The greatest issue hindering the establishment of constitutionalism in post-war Japan is the failure to address contradictions between Article 9 of the Japanese Constitution and the existence of the Japanese Self-Defense Forces (SDF) and the Japan-US security treaty. These contradictions have been obscured by various spurious arguments that Japan’s SDF, despite being one of the best trained and equipped military organizations in the world, is not a military force. Such arguments have been forwarded by successive conservative administrations and coalition governments (Liberal Democratic Party and the Komeito) and, since the end of massive protests against the revision of the Japan-US Security Treaty in the 60s, even the gokenha (the constitution-protectionists) came to accept the SDF and Japan-US security arrangements within the framework of exclusively defense-oriented policy and the right-to-individual-self-defense. The argument that Article 9 restricts the use of military force is an utter falsehood. Rather, just because Article 9 of the Constitution explicitly prohibits Japan from maintaining a “military force”—or more specifically, according to the language of Article 9, “land, sea, and air forces, as well as other war potential”—and does not recognize the right of belligerency of the state, the Japanese Constitution does not or cannot contain provisions for controlling the organization and exercise of military forces as long as Article 9 exists, so that it does not have even the minimum military controlling norms related to civilian control, procedures for obtaining prior approval from the National Diet and a military justice system. As a result, Japan’s military force through the SDF and Japan-US security arrangements is expanding outside of the constitutional framework.
 
The persistent lack of constitutional regulation of the most dangerous form of state violence—i.e., exercise of military force—stems from deficient and distorted understanding of constitutionalism as a framework for embodying and developing the rule of law in the Constitution, not only among the general public and politicians, but, also, among jurist, legal professionals, and other intellectuals.
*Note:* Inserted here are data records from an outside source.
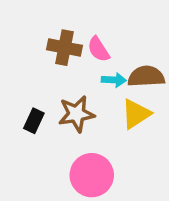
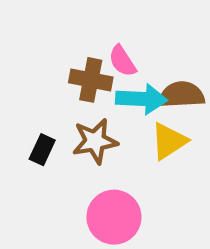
brown cross: (65, 48) -> (91, 80), moved
cyan arrow: (114, 80) -> (141, 99), size x1.6

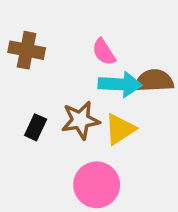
brown cross: (91, 80) -> (27, 50), moved
yellow triangle: (169, 141) -> (120, 129), moved

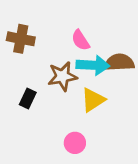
brown star: (80, 120) -> (62, 76), moved
pink circle: (97, 185) -> (75, 143), size x0.6

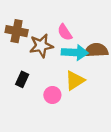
brown star: (62, 76) -> (41, 46), moved
pink circle: (75, 143) -> (52, 95), moved

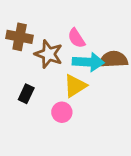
brown star: (41, 46) -> (49, 54), turned 30
yellow triangle: (75, 80) -> (75, 86), moved

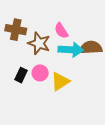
yellow triangle: (75, 86) -> (60, 81), moved
pink circle: (62, 112) -> (40, 73), moved

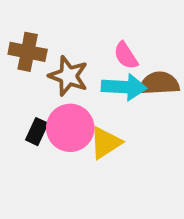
pink semicircle: (61, 31) -> (126, 56), moved
pink circle: (40, 73) -> (70, 128), size x1.6

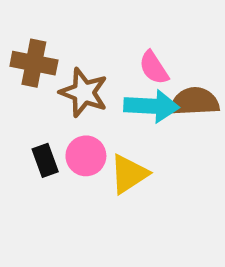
pink circle: (70, 128) -> (86, 156), size x0.7
black rectangle: (37, 132) -> (45, 160), turned -45

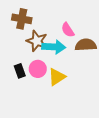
brown cross: (34, 63) -> (22, 19), moved
cyan arrow: (152, 106) -> (54, 47), moved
The goal of my book is to correct this distorted understanding of constitutionalism and to correct the fatal flaw in Japan’s postwar constitutionalism.
 
The theoretical significance and uniqueness of this book lies in the following two points. First, it reconstructs theories of law’s nature through an investigation into the basis of the “legitimacy” of law differentiated from its “rightness.” Second, the book redefines the principles of the rule of law that serve as the basis for constitutionalism as the principles guaranteeing the “legitimacy” of law. The fundamental reason for taking these theoretical approaches is this. Since it is not possible to resolve the moral conflicts regarding what is “the right law,” we cannot avoid facing the “circumstances of politics” wherein political decisions must be made that constrain even those who are opposed. The main purpose of the rule of law is to establish “rules of fair political competition” that make it possible for even those opposed to a political decision to respect it as being “wrong but legitimate.” The essence of constitutionalism is the embodiment of the rule of law in a constitution in order to regulate power struggles—including not only legislative strife but also constitutional strife regarding the rightness of the current specific constitutional provisions. This book attempts to reorganize not only constitutionalism but also legal philosophy on the basis of my own theory of law’s nature that aims to transcend the dichotomy between legal positivism and the natural law doctrines by redefining law as “the project to pursue justice.”